Perceptual choices not only depend on the current sensory input, but also on the behavioral context, such as the history of one’s own choices. Yet, it remains unknown how such history signals shape the dynamics of later decision formation. In models of decision formation, it is commonly assumed that choice history shifts the starting point of accumulation towards the bound reflecting the previous choice. I will present results that challenge this idea. By fitting bounded-accumulation decision models to behavioral data from perceptual choice tasks, we estimated bias parameters that depended on observers’ previous choices. Across multiple task protocols and sensory modalities, individual history biases in overt behavior were consistently explained by a history-dependent change in the evidence accumulation, rather than in its starting point.
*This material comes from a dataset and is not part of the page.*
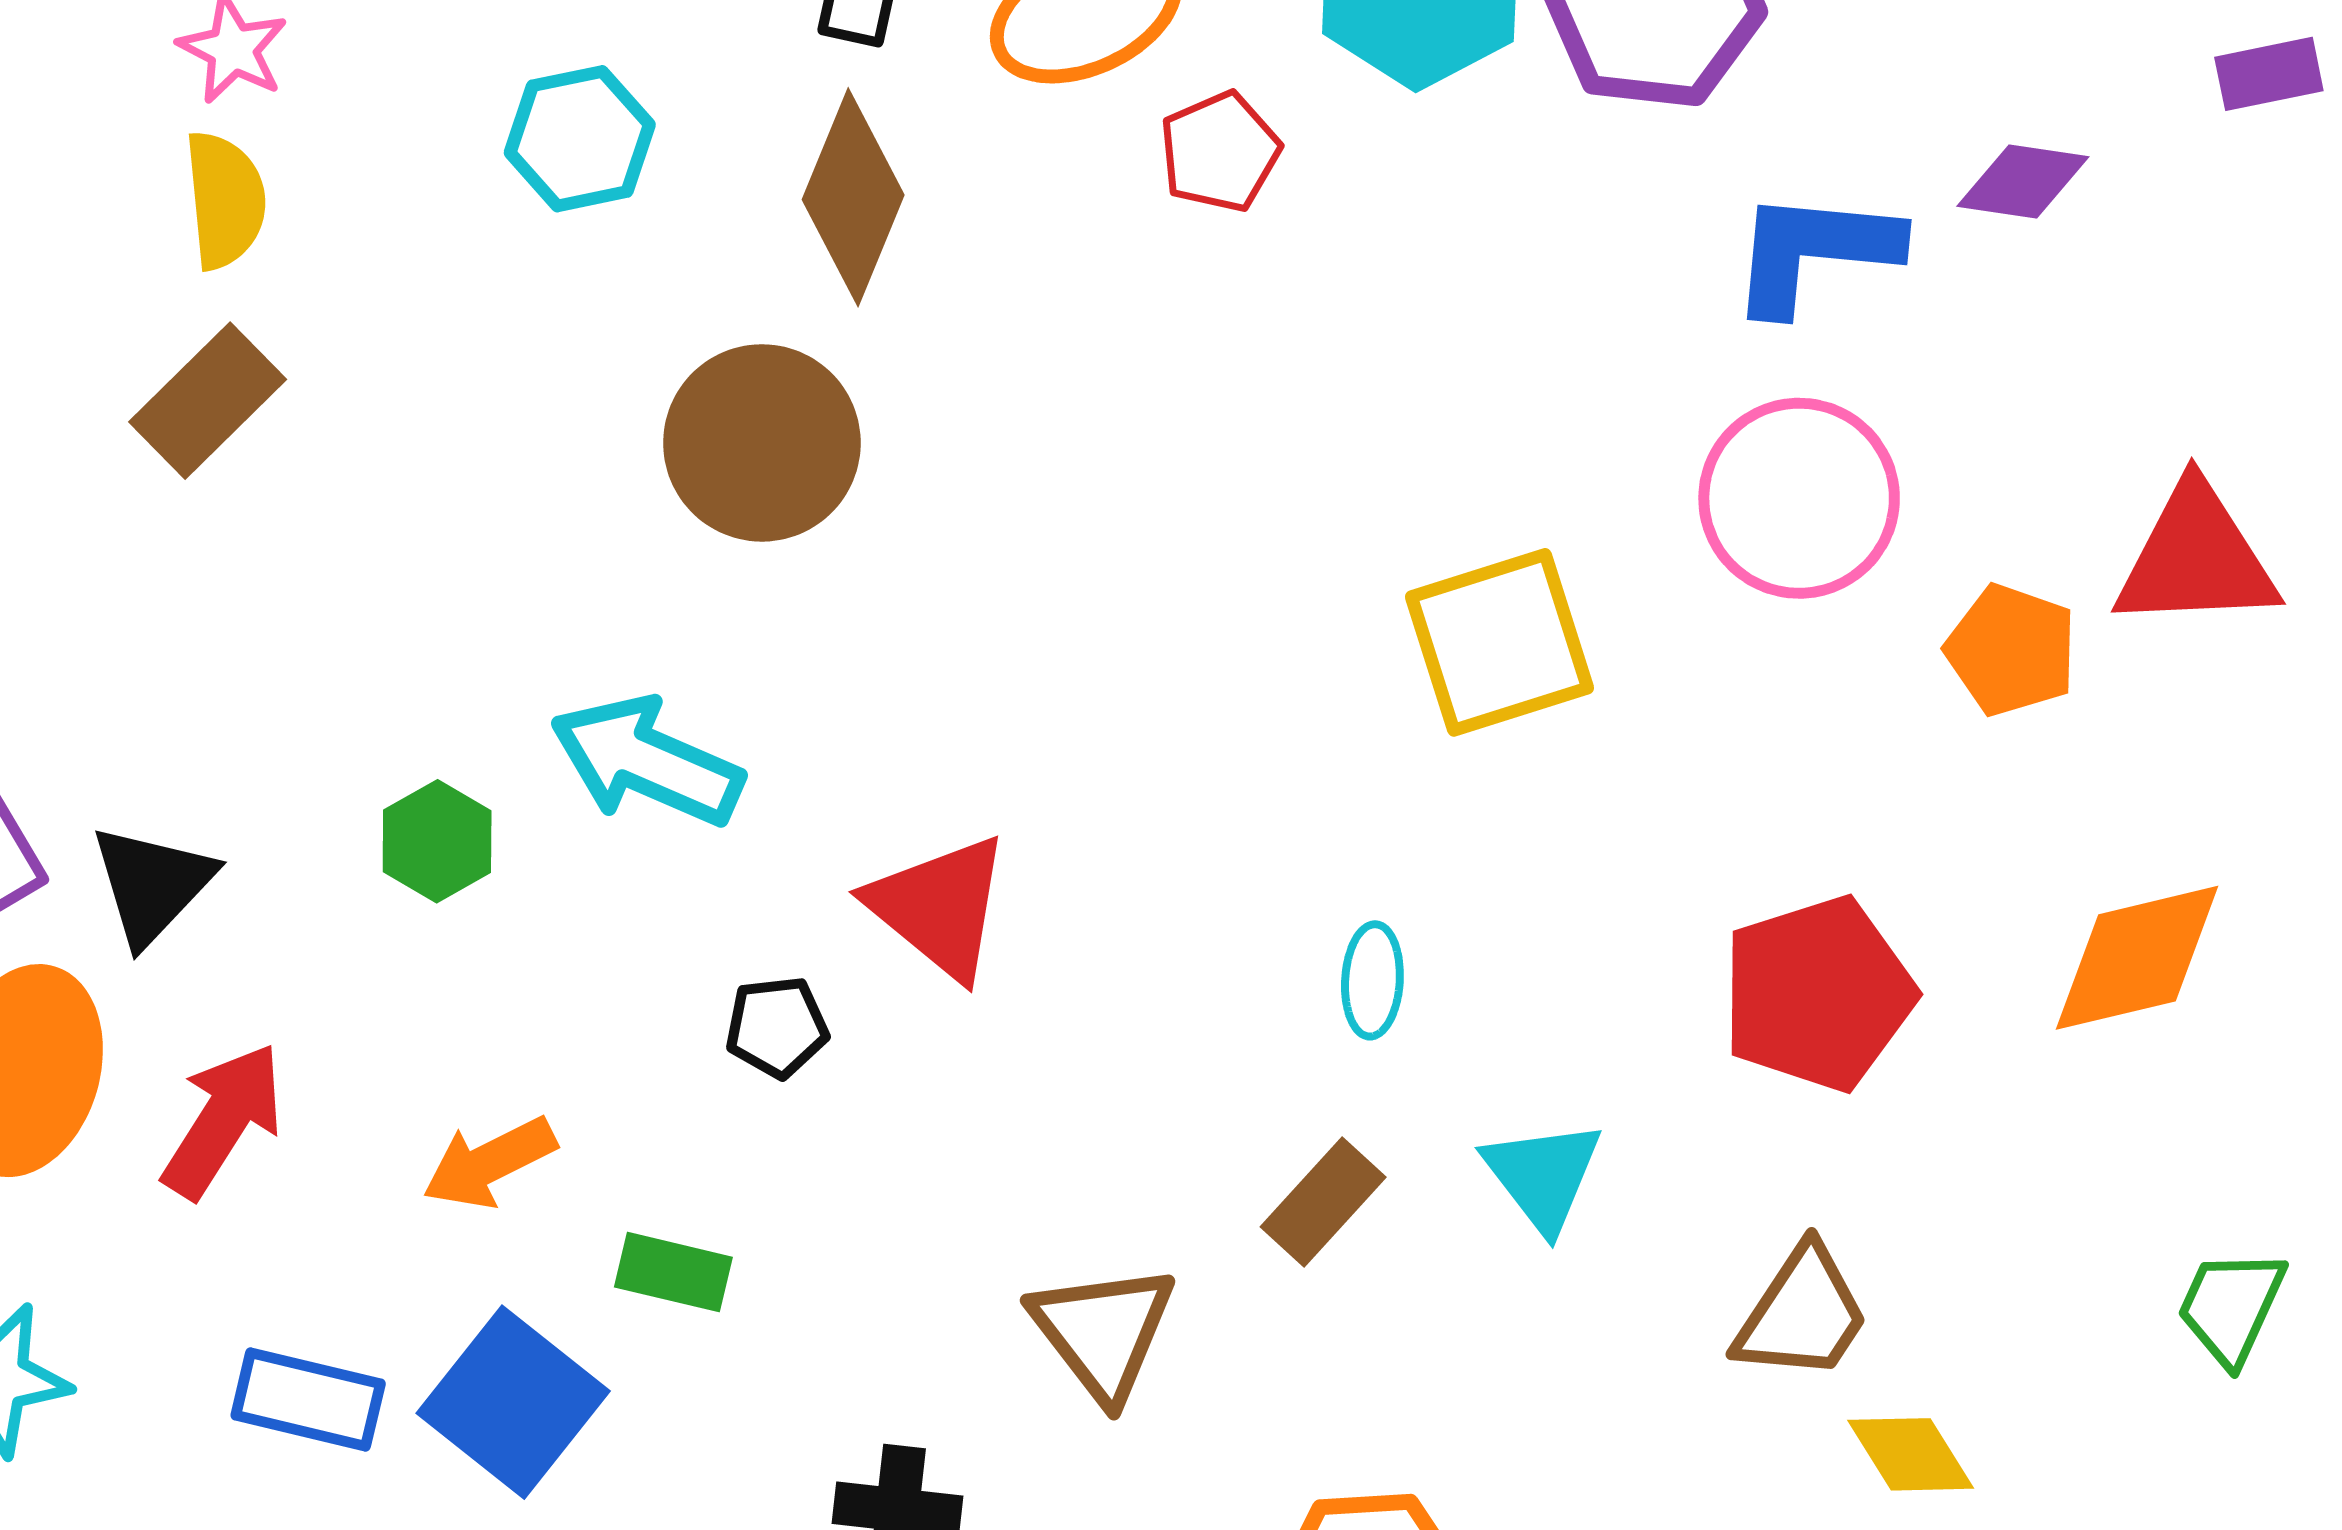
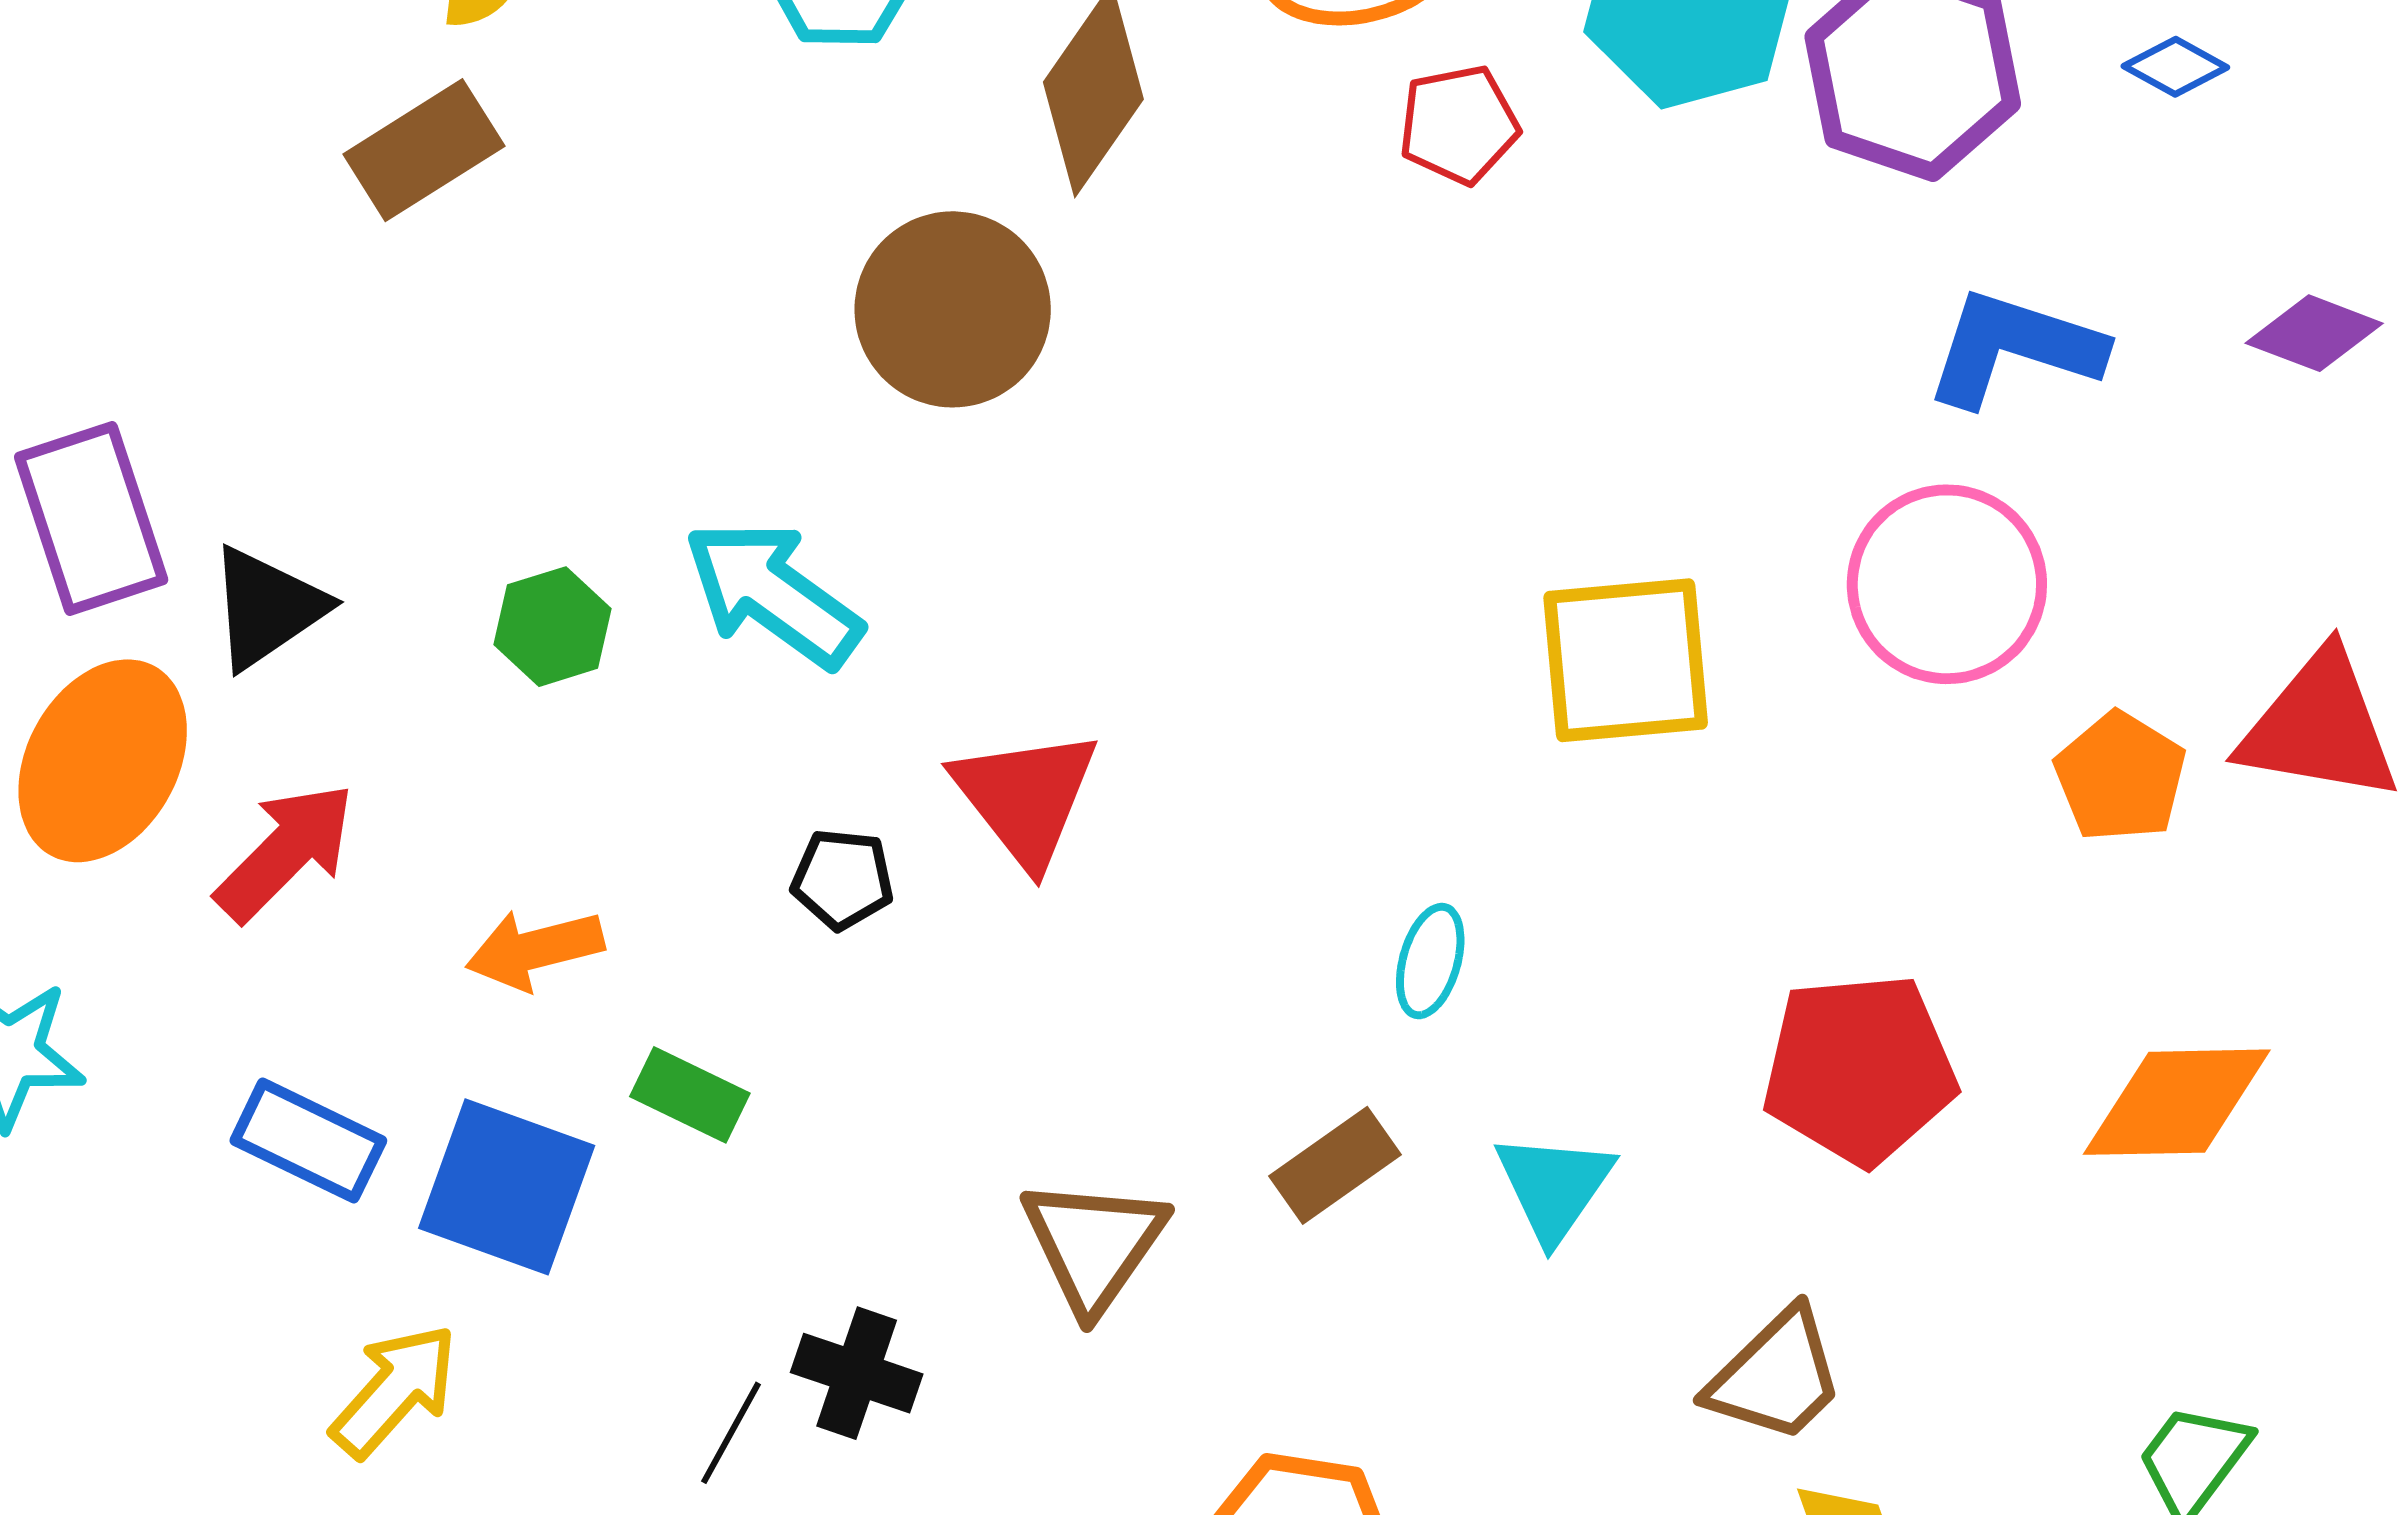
purple diamond: (2023, 181) -> (2314, 333), moved
blue square: (513, 1402) -> (507, 1187), turned -31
Choice history signals thus seem to bias the interpretation of current sensory input, akin to shifting endogenous attention towards (or away from) the previously selected interpretation.

Valentin Wyart

InsermEcole Normale Supérieure, Paris, France

Curious by choice or by chance? Learning noise drives decision variability in volatile environments

When learning the value of actions in volatile environments, humans make a sizable fraction of 'non-greedy' decisions which do not maximize expected value. Prominent theories describe these decisions as the result of a compromise between exploiting a currently well-valued action vs. exploring more uncertain alternatives. However, we have recently shown that the variability of perceptual decisions based on multiple cues is bounded not by sensory errors nor by choice stochasticity, but by computational noise in probabilistic inference. We thus reasoned that a substantial fraction of non-greedy decisions may be caused by the same kind of internal noise. We derived a formulation of reinforcement learning which allows for internal noise in its core computations. And in a series of behavioral, neuroimaging, pupillometric and pharmacological experiments, we quantified the impact of learning noise on behavior and identified its neural substrates. At the behavioral level, we show that more than half of non-greedy decisions are triggered by learning noise. At the neural level, the amount of learning noise can be predicted by BOLD activity in the anterior cingulate cortex and by pupillary dilation, and increased by pharmacological manipulation of cortical norepinephrine levels. These findings indicate that the decision variability observed in volatile environments is driven primarily not by exploratory choices, but by the limited precision of reward-guided learning.